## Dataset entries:
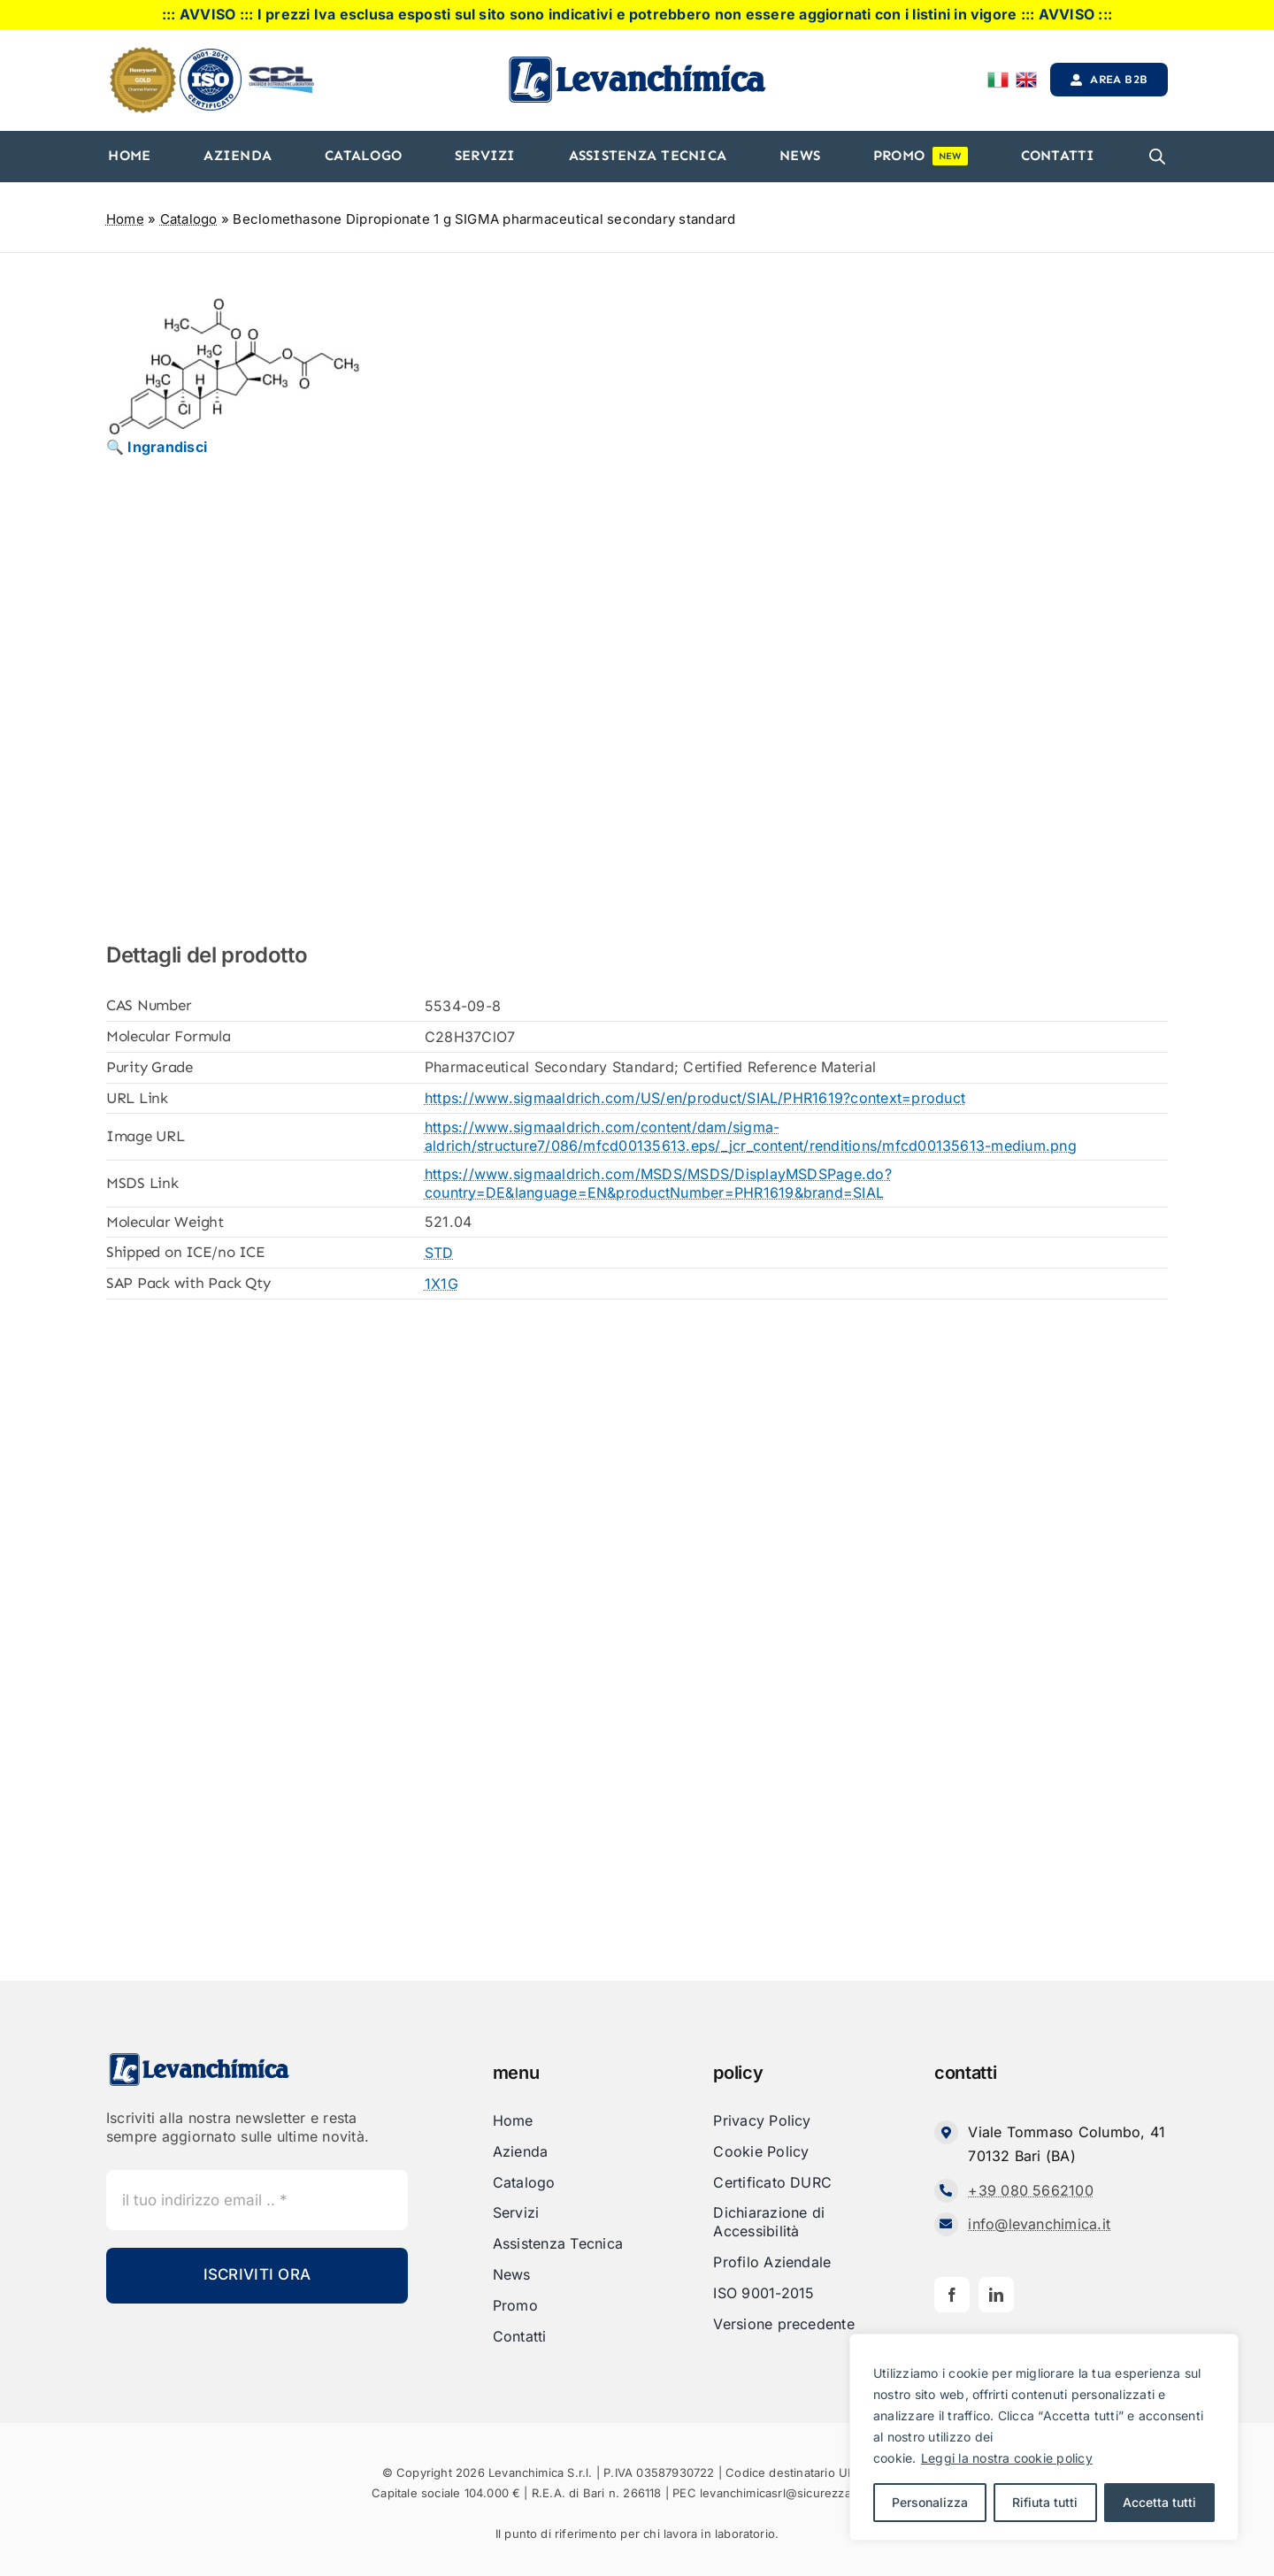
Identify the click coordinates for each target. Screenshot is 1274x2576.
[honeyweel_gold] (143, 54)
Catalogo (189, 219)
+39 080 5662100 (1031, 2190)
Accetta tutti (1159, 2502)
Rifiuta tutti (1045, 2502)
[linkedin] (996, 2294)
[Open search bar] (1157, 157)
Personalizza (930, 2502)
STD (439, 1252)
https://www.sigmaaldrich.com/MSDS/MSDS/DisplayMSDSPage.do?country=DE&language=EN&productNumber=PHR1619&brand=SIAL (658, 1183)
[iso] (211, 56)
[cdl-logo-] (281, 68)
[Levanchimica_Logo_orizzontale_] (637, 61)
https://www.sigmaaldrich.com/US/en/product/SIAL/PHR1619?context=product (695, 1098)
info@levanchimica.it (1039, 2224)
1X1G (441, 1283)
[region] (1044, 2437)
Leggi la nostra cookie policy (1007, 2457)
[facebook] (952, 2294)
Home (125, 219)
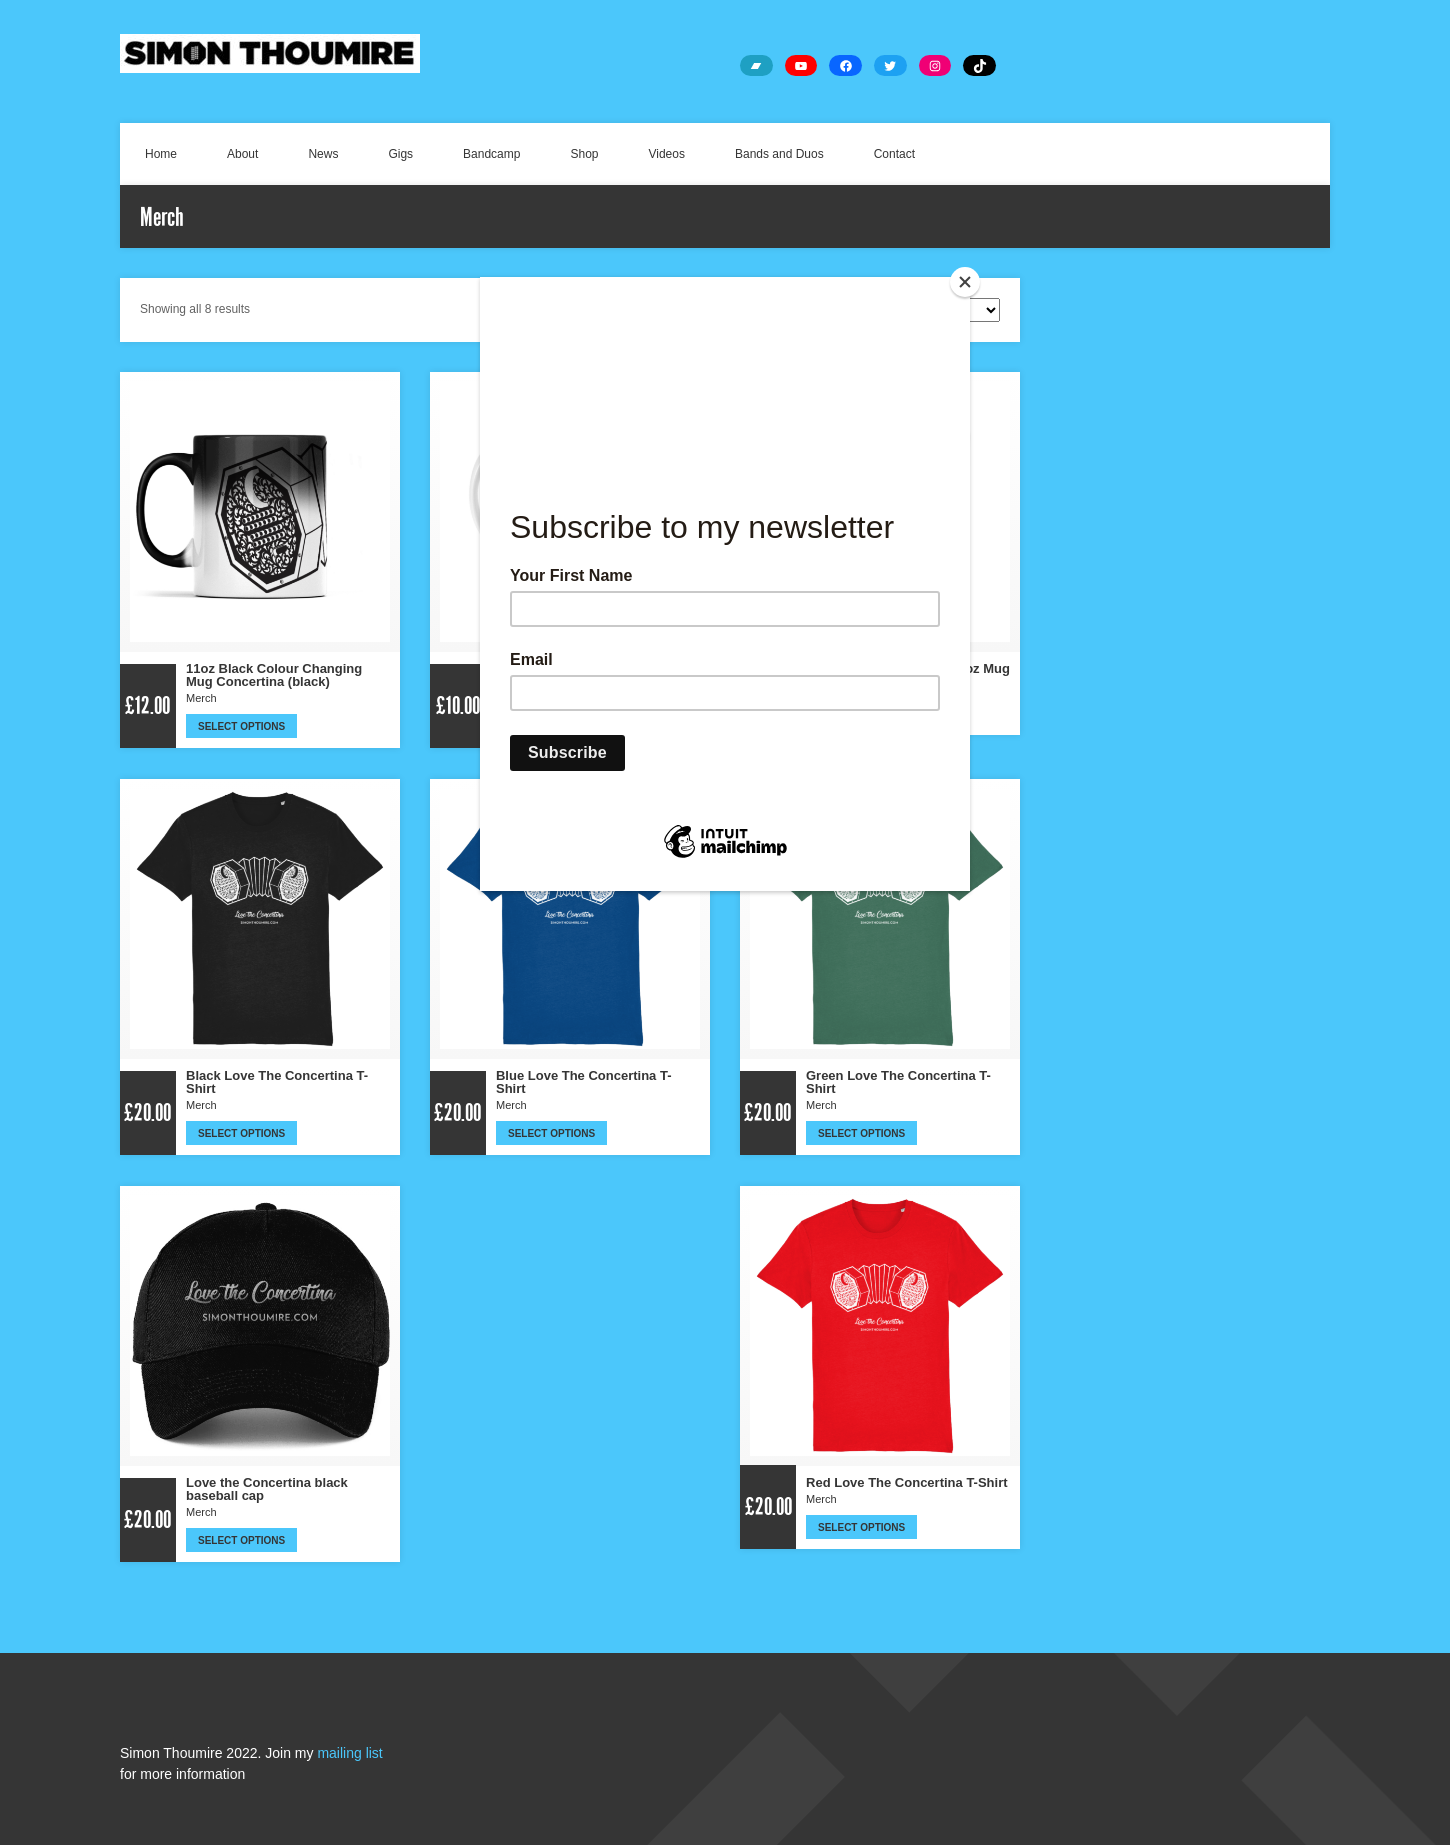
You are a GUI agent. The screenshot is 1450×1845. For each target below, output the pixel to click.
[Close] (965, 282)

## Aim of the exercise:
Return the line that contains "You are a GUI", along with every line after it in the data above, exactly and with nothing else.

## Written response:
You are a GUI agent. The screenshot is 1450×1845. For each target below, output the pixel to click.
[Close] (965, 282)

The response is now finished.